A cinquantadue anni, il barone Federico De Falzea
prese moglie. La seconda. La prima, ricca, lamentosa e brutta, gli aveva
lasciato tre figli e proprietà bastevoli per alcune generazioni. Per qualche
mese, s’era goduto in pace la sua buona sorte, ma presto il rinnovato fremito
di gioventù per quella sì opportuna morte s’era preso gioco di lui.
S’era invaghito della giovane figlia del marchese
De Lieto e, non volendo sprecare denari ed energie in avventure che, invece di
fargliela dimenticare, gliel’avrebbero conficcata nelle carni, s’era risolto a
chiederla in moglie, felicemente esaudito dal marchese e dalla di lui consorte.

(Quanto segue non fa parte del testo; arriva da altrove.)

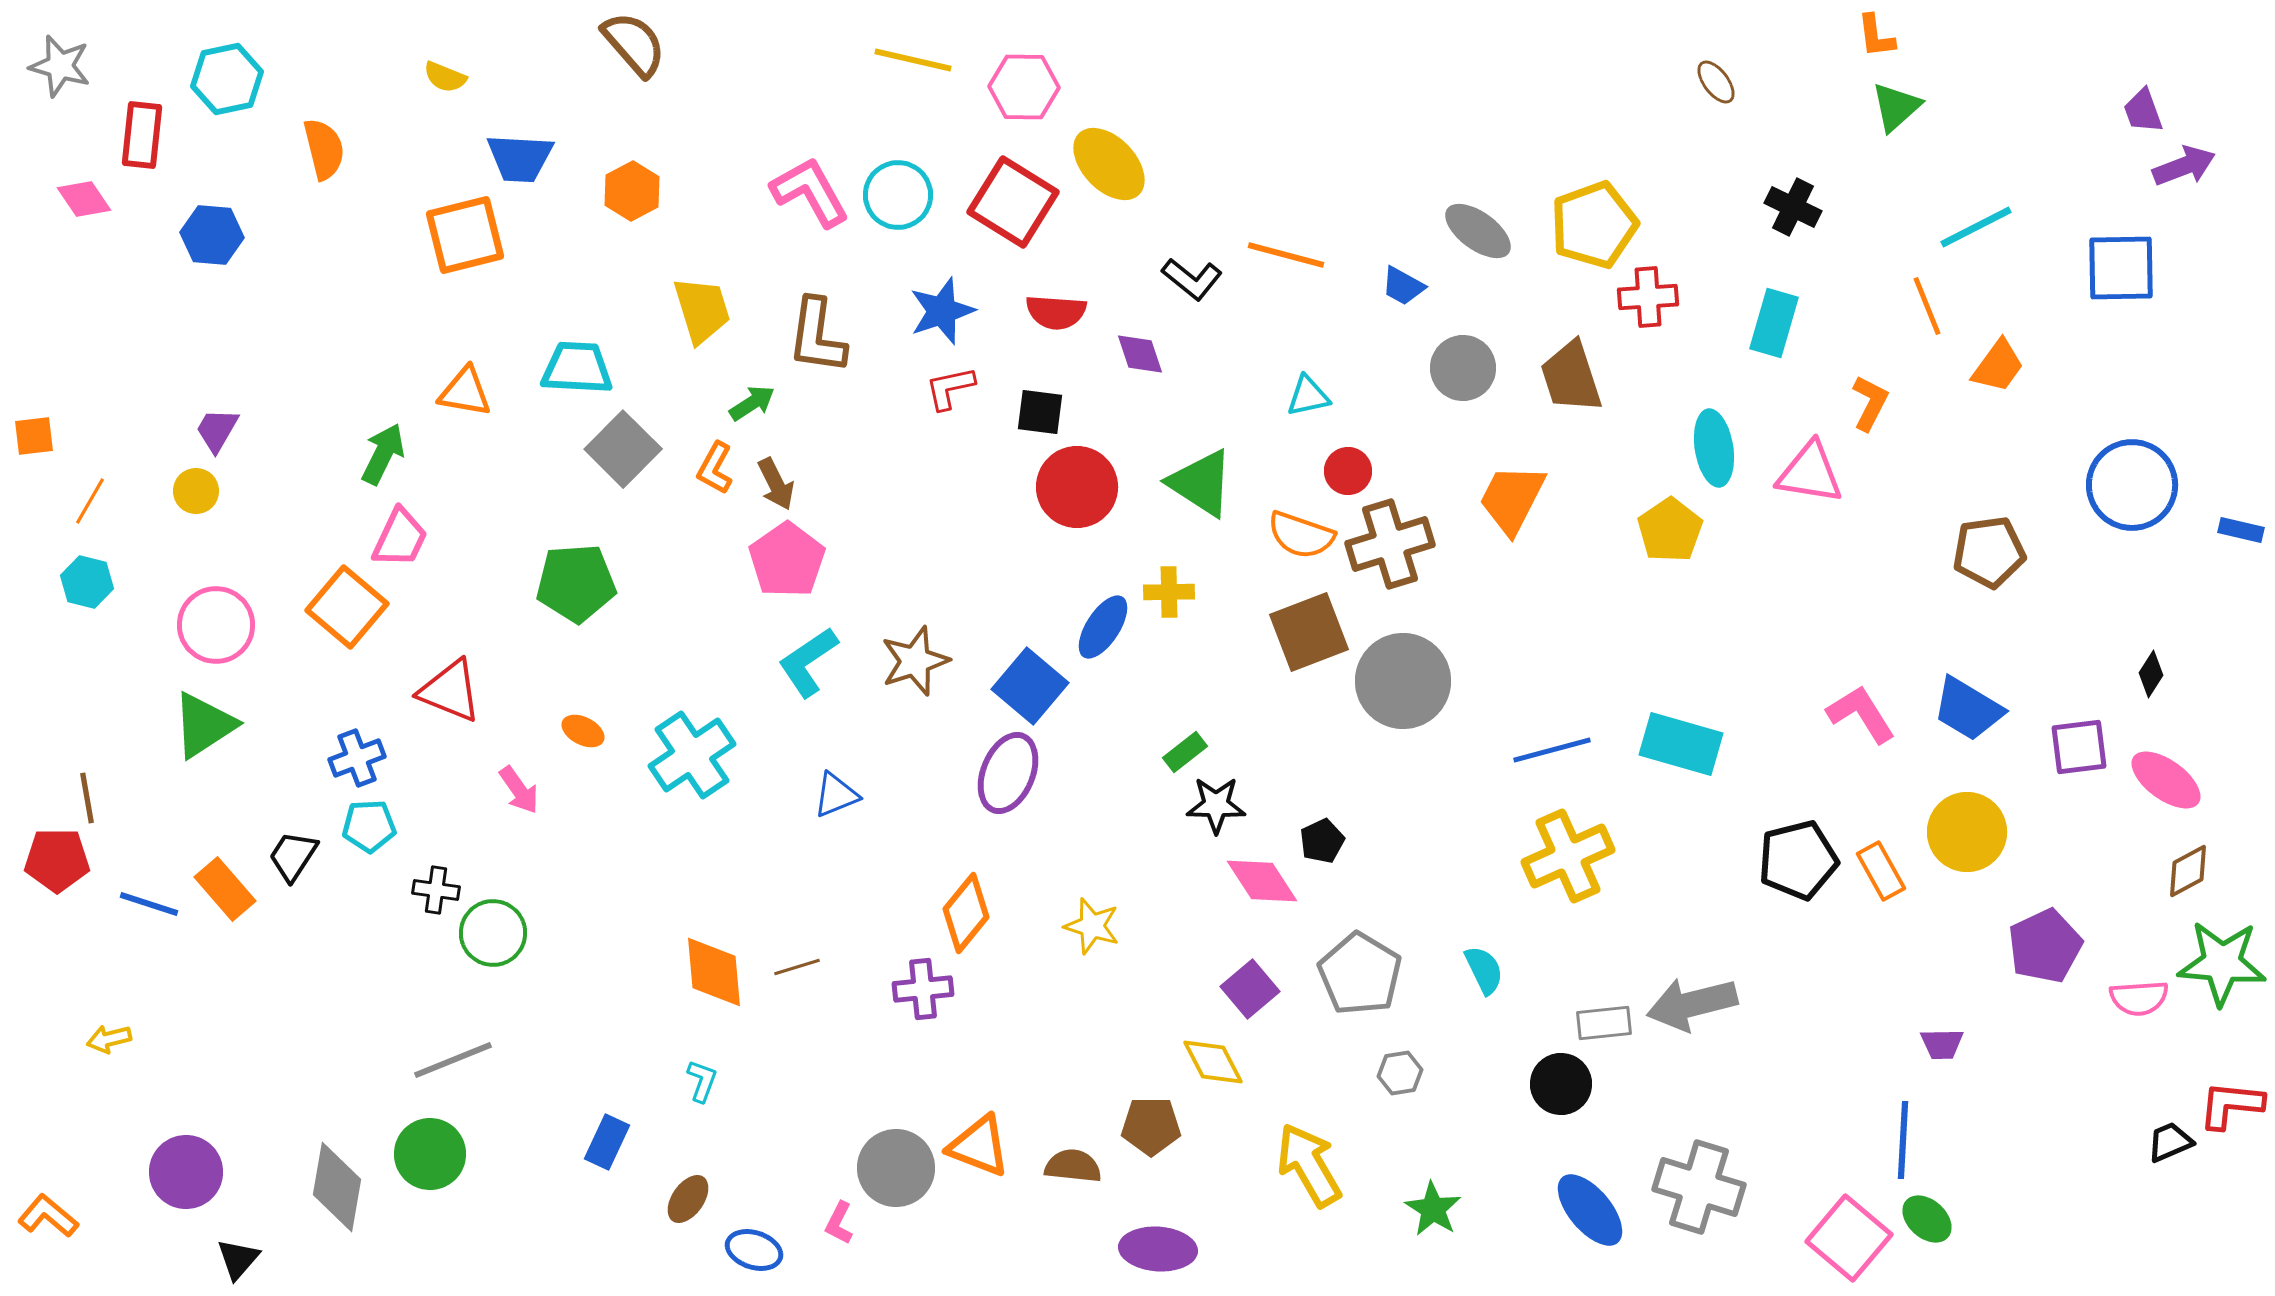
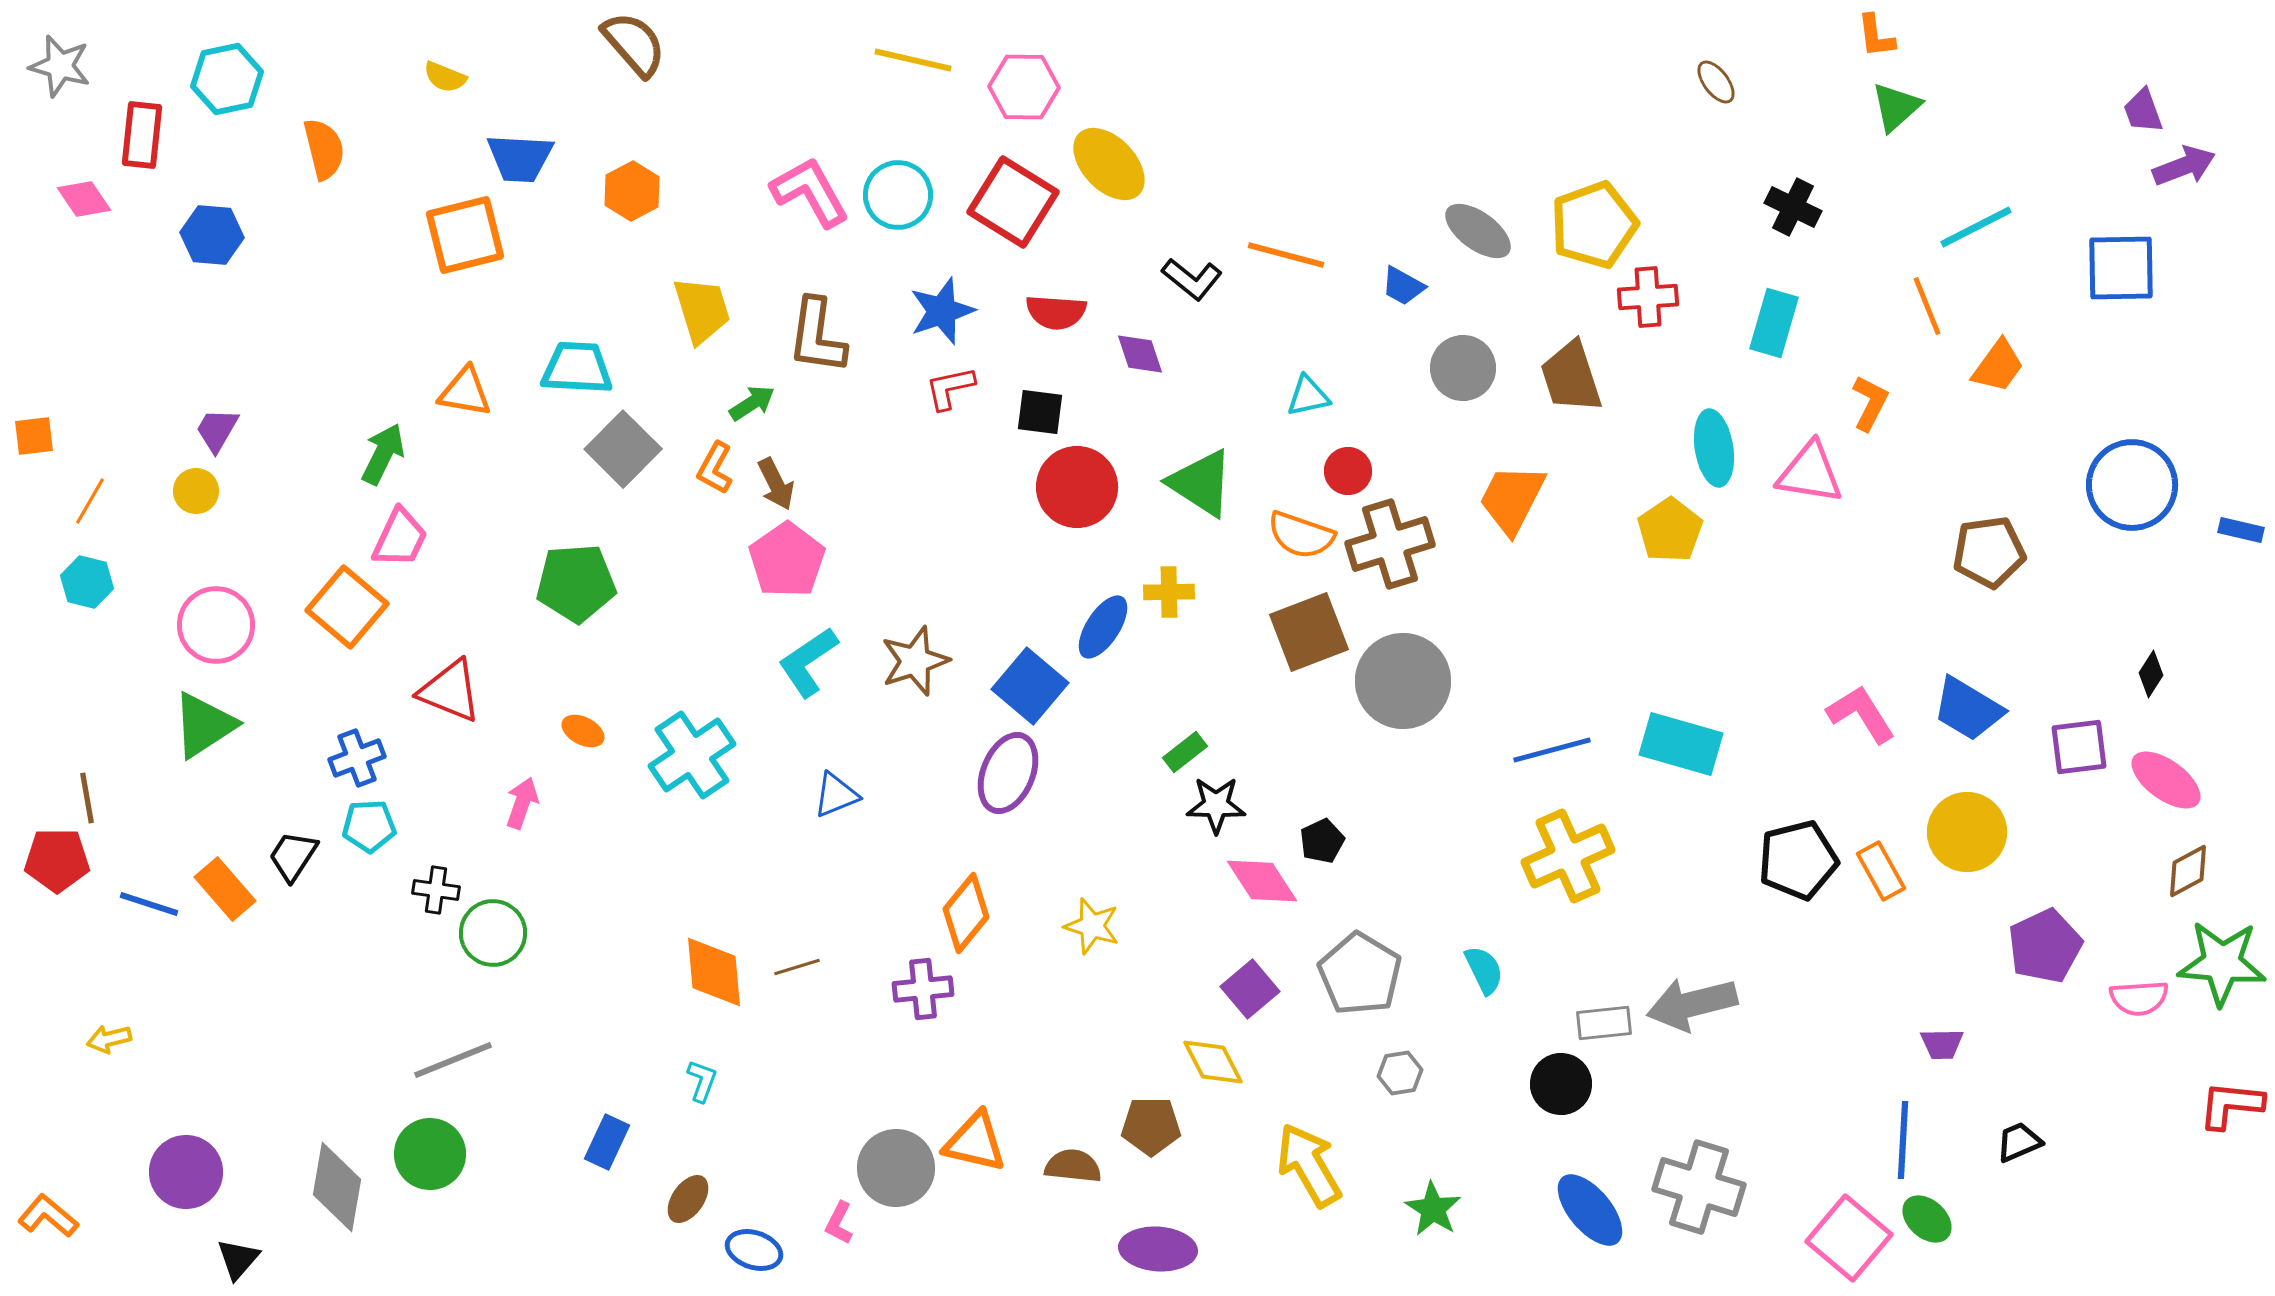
pink arrow at (519, 790): moved 3 px right, 13 px down; rotated 126 degrees counterclockwise
black trapezoid at (2170, 1142): moved 151 px left
orange triangle at (979, 1146): moved 4 px left, 4 px up; rotated 8 degrees counterclockwise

Gelsomina, che del fiore portava sulla pelle il sontuoso candore e il profumo
inebriante, non era bene da poter lasciare solo in villa e quando il barone
dovette partire per l’estrema Calabria a trattare in privato certi affari col
fratello minore, la portò con sé.
La casa del barone Ferdinando stava sulla strada
che scorreva lungo la spiaggia. A piano terra, c’erano i magazzini e la cucina
e, più discosta, la stalla dei cavalli e delle mucche. Al piano superiore, le
camere da letto si aprivano tutte su un ampio terrazzino. Di notte, a Gelsomina
pareva di dormire dentro il mare, come fosse una conchiglia. All’alba
s’affacciava per guardare l’orizzonte: sull’uniforme grigio-azzurro, mano mano
cominciavano a chiarirsi i contorni delle montagne sicule, fino all’apparire
dell’Etna che rifletteva sulle acque tutti i colori del mondo. Era metà gennaio
e la temperatura era mite. Le piaceva stare lì. Non c’erano visite da scambiare
né qualche rinfresco pomeridiano di cui chiacchierare per giorni. Ma ogni cosa
le pareva nuova e bella. Il barone Ferdinando era un massaro, attento alle sue
terre. Usciva alle prime ore del mattino e non si vedeva che a pranzo. Aveva
una passione per le api e nel magazzino, tra le giare dell’olio e quelle del
grano, il suo sguardo si posava con compiacimento su un alto salaturi colmo di
miele. Giovannina, sua moglie – che aveva poco più di trentanni, i capelli non
più del tutto neri raccolti a tuppo sulla nuca, gli occhi vivi e quieti –
sovraintendeva a tutti i lavori di casa e non era raro trovarla nel pollaio a
raccogliere le uova, che riservava ai cinque figli. I grandi mangiavano
cicerchia e legumi spezzati e, nei giorni di festa, anche qualche fetta di
melanzana seccata in estate e ora arrostita.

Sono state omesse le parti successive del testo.